A number of local African American musicians became nationally famous. By the 1910s, Huddie William Ledbetter—also known as “Lead Belly”, a blues singer and guitarist—was performing for Shreveport audiences in St. Paul’s Bottoms, the notable red-light district of Shreveport that operated legally from 1903 to 1917. Ledbetter began to develop his own style of music after exposure to a variety of musical influences on Fannin Street, a row of saloons, brothels, and dance halls in the Bottoms. Bluesmen Jesse Thomas, Dave Alexander, and Kenny Wayne Shepherd, and the early jazz and ragtime composers Bill Wray and Willian Christopher O’Hare were all from Shreveport. Lead Belly achieved international fame.

By 1914, neglect and lack of use, due to diversion of freight traffic to railroad lines, resulted in the Red River becoming unnavigable. In projects accomplished over decades, in 1994, the United States Army Corps of Engineers restored navigability by completion of a series of federally funded lock-and-dam structures and a navigation channel.

As early as 1924, the citizens of Shreveport became interested in hosting a military flying field. In 1926, Shreveport citizens learned that the 3rd Attack Wing stationed at Fort Crockett, Texas, would be enlarged by 500 percent and would require at least 20,000 acres (81 km) to support aerial gunnery and a bombing range. The efforts to procure the government’s commitment to build the facility in the Greater Shreveport metropolitan area were spearheaded by a committee co-chaired by local civic leaders Andrew Querbes and John D. Ewing, beginning in 1927. It took a great deal of correspondence between the interested parties and the original proposal was rejected. However, in February 1928, a young crop duster, an Air Corps captain named Harold Ross Harris, was hired to fly over the local area in order to find a suitable site for the airfield.

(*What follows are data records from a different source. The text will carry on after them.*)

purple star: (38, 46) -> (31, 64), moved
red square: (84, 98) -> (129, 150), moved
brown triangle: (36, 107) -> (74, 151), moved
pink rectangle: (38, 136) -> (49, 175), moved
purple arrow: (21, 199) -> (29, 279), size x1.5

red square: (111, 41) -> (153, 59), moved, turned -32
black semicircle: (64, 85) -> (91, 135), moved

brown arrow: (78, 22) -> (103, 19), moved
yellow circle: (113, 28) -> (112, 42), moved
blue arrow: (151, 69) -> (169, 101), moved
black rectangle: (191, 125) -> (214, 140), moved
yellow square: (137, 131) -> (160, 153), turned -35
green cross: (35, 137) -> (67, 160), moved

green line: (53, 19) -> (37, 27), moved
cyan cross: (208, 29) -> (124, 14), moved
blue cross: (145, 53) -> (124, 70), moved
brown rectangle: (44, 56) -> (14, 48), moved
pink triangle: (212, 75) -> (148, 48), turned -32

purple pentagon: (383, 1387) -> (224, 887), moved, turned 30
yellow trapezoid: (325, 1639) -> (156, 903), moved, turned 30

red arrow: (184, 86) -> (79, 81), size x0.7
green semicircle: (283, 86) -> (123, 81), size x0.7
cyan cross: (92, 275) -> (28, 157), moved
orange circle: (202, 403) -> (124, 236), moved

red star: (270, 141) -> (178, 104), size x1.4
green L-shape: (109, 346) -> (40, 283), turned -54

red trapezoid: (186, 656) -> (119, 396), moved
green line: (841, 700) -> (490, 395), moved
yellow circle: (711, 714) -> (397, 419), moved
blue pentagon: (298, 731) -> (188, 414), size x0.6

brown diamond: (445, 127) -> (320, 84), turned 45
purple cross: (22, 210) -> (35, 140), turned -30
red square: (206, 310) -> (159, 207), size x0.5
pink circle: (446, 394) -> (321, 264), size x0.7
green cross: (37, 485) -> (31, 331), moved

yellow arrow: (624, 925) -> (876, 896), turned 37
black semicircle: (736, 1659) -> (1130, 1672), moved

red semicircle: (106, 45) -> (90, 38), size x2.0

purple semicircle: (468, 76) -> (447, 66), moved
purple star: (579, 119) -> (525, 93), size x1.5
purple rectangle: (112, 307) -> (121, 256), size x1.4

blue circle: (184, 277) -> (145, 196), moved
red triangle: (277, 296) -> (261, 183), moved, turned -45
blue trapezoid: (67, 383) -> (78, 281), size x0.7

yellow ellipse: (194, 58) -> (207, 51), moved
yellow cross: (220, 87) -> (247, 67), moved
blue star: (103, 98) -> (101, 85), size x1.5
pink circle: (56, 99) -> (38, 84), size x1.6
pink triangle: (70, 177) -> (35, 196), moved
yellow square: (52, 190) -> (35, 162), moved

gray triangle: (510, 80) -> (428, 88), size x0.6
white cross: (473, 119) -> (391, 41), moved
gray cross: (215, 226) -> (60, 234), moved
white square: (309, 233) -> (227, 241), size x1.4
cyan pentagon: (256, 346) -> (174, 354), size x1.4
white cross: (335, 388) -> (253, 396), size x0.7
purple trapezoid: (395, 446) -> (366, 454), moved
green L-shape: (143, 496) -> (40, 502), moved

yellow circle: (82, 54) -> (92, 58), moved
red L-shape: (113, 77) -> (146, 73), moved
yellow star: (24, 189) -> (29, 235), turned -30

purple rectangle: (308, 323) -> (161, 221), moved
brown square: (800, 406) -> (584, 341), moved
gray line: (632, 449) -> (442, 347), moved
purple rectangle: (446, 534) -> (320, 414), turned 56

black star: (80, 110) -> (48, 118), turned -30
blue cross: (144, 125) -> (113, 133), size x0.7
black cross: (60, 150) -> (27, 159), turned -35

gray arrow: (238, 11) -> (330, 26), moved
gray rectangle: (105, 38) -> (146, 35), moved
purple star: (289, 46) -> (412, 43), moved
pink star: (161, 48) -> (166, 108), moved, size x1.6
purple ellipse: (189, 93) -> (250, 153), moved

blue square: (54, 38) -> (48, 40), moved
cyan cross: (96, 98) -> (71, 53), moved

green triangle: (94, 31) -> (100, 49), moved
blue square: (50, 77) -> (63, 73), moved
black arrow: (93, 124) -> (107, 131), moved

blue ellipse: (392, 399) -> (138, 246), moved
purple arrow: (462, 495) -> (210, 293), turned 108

Captain Harris selected what he felt was an adequate location for a military airfield. It was a sprawling section of cotton plantation near Bossier City. The site selection committee, representing the wealthiest taxpayers in the city, unanimously agreed upon the Barksdale Field location. A delegation of citizens traveled to Washington, D.C., to personally present the advantages of the proposed site to the War Department. Following the return of this delegation, a special army board visited Shreveport and reported the location met all requirements of the Air Corps.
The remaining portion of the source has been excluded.